§ **Data to process**:
=== Begin Enclosure ===

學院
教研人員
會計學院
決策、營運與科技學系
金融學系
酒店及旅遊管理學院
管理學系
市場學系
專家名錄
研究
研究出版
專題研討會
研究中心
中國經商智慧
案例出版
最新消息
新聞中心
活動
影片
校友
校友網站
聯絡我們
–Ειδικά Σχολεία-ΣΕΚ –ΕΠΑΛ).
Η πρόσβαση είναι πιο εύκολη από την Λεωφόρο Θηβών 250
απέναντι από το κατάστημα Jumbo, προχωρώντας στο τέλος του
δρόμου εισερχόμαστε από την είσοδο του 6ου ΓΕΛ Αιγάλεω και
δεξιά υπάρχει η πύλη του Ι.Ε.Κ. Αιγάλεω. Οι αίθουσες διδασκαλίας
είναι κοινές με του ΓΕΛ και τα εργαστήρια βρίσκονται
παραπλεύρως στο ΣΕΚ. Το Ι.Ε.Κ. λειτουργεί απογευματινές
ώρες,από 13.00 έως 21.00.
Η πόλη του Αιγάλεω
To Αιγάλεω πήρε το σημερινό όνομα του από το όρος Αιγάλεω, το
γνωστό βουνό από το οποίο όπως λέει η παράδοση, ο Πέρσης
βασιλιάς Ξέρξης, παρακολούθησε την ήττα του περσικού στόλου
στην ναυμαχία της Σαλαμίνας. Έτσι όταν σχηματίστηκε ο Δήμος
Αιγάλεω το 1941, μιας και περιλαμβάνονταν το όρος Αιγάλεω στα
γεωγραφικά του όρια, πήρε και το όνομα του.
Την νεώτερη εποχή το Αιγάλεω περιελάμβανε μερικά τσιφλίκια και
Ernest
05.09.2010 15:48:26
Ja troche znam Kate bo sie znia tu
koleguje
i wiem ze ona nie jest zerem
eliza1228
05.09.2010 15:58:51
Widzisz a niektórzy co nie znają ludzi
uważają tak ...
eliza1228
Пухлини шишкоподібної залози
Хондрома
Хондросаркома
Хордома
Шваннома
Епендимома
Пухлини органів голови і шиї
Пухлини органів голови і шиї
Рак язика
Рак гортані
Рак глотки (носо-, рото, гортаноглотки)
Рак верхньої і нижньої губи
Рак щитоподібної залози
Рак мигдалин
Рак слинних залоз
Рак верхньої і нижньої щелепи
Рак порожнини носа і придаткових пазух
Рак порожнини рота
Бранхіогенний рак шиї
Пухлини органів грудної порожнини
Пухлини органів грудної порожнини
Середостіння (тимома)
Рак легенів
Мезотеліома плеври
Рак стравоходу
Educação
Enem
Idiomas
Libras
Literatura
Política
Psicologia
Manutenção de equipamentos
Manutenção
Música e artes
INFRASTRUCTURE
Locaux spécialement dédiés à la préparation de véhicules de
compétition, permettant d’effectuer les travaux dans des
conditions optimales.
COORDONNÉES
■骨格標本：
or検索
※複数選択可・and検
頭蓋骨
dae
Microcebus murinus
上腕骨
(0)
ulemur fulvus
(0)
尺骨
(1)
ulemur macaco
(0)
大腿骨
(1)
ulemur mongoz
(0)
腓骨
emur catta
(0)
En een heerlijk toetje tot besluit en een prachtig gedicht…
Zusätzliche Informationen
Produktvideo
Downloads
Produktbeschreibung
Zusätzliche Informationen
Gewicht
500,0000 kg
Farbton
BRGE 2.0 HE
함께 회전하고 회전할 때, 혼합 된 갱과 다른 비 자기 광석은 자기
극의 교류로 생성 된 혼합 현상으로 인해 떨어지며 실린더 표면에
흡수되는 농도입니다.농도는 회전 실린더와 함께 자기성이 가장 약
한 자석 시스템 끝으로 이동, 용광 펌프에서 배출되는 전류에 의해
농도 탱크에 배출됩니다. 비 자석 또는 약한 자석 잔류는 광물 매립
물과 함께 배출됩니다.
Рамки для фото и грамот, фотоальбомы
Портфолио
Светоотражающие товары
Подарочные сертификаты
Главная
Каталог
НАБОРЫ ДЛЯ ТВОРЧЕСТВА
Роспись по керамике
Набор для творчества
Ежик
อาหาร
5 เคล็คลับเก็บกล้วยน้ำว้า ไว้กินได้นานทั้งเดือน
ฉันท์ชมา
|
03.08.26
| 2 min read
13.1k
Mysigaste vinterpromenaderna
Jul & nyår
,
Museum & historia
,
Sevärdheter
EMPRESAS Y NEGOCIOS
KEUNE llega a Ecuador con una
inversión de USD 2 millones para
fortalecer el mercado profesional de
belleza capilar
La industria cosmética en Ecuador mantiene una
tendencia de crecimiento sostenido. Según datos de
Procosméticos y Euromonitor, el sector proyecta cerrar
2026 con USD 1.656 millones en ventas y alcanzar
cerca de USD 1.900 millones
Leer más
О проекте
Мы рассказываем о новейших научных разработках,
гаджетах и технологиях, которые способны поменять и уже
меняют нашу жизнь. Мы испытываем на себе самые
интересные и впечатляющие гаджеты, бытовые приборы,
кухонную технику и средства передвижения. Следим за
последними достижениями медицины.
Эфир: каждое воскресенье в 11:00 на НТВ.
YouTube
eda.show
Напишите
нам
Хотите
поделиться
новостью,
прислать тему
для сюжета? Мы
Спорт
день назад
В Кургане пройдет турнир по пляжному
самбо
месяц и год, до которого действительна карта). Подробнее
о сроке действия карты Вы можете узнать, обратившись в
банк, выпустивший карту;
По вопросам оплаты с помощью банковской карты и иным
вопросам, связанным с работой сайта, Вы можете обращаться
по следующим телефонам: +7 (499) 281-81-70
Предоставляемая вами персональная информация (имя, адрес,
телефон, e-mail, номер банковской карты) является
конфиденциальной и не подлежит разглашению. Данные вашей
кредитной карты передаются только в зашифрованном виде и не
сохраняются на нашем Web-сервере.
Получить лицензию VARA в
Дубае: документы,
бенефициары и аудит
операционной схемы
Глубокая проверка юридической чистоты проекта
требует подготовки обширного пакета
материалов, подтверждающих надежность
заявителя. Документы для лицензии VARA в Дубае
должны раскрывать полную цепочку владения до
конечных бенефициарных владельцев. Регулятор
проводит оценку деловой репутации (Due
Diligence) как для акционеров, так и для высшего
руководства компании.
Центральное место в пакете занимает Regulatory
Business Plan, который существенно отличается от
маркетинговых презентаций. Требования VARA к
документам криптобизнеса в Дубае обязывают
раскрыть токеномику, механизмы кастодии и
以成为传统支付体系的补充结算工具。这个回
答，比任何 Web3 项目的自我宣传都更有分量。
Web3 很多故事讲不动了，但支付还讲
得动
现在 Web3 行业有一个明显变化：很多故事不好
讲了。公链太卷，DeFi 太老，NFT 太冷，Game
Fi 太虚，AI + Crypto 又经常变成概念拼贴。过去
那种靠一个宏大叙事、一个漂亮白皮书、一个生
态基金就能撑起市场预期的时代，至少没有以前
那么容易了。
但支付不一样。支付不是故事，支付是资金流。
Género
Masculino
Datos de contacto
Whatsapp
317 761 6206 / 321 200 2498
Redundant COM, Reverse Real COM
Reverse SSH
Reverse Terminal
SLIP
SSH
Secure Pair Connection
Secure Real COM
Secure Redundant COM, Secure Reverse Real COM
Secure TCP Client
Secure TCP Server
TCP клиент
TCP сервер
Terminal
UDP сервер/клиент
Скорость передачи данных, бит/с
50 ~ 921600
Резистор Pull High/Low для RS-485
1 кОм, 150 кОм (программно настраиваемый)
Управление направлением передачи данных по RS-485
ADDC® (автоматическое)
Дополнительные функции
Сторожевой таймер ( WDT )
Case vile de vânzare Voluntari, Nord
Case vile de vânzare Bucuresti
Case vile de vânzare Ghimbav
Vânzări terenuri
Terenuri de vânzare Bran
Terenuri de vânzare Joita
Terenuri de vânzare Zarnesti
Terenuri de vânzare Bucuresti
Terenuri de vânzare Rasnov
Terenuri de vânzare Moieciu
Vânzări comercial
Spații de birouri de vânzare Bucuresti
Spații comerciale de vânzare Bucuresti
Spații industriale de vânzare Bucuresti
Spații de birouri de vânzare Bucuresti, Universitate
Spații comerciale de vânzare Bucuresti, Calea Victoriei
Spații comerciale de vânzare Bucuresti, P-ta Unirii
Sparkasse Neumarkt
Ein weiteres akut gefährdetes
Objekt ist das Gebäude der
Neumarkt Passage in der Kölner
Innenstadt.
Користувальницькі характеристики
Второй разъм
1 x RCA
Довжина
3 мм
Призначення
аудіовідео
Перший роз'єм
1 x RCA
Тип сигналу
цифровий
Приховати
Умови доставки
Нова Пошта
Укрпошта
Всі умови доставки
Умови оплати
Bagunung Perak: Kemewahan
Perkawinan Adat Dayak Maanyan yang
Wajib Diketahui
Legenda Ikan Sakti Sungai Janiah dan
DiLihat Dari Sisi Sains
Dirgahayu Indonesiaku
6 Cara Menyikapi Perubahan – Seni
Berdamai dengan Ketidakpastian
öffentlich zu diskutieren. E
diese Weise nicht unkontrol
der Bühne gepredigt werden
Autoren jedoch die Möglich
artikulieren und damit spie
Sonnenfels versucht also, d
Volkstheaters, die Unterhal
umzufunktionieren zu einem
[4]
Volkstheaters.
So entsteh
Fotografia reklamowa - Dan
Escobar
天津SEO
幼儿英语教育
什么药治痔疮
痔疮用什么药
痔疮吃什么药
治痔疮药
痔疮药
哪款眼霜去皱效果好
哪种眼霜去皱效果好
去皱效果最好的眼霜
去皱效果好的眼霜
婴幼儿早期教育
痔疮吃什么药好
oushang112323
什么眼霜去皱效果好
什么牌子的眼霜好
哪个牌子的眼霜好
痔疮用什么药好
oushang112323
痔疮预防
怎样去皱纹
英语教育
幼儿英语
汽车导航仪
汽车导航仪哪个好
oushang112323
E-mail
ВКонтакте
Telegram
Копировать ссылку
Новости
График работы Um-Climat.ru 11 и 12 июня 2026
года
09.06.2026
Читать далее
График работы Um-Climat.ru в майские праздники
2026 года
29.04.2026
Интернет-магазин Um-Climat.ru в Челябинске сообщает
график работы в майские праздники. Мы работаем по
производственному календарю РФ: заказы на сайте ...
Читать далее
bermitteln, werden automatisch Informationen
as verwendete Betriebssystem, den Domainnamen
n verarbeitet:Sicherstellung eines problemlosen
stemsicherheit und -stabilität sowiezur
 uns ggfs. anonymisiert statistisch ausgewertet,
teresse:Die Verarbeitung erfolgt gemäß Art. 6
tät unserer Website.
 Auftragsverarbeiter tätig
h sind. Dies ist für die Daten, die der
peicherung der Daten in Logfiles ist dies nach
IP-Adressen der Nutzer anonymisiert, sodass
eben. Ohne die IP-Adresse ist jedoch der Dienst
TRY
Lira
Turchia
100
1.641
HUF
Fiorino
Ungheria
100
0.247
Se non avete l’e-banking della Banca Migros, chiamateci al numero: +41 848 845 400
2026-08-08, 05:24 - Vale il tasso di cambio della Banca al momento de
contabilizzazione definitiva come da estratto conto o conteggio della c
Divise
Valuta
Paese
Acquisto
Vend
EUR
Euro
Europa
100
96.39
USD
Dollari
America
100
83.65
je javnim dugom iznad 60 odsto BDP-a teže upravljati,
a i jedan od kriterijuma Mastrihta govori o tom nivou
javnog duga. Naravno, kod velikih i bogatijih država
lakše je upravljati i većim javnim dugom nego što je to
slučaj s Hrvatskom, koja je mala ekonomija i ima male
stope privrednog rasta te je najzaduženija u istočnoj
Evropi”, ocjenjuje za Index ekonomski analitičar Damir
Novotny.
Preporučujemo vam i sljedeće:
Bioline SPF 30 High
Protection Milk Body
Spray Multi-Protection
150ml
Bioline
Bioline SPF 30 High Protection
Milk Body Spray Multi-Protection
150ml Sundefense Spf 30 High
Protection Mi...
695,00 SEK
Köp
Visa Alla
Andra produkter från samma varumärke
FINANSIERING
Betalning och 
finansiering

=== End Enclosure ===

§ **Activity**: Repeat the material above exactly, beginning with its first line and ending with the line that holds "δρόμου εισερχόμαστε από", and leave out everything else.

§ **Answer to the exercise**:
學院
教研人員
會計學院
決策、營運與科技學系
金融學系
酒店及旅遊管理學院
管理學系
市場學系
專家名錄
研究
研究出版
專題研討會
研究中心
中國經商智慧
案例出版
最新消息
新聞中心
活動
影片
校友
校友網站
聯絡我們
–Ειδικά Σχολεία-ΣΕΚ –ΕΠΑΛ).
Η πρόσβαση είναι πιο εύκολη από την Λεωφόρο Θηβών 250
απέναντι από το κατάστημα Jumbo, προχωρώντας στο τέλος του
δρόμου εισερχόμαστε από την είσοδο του 6ου ΓΕΛ Αιγάλεω και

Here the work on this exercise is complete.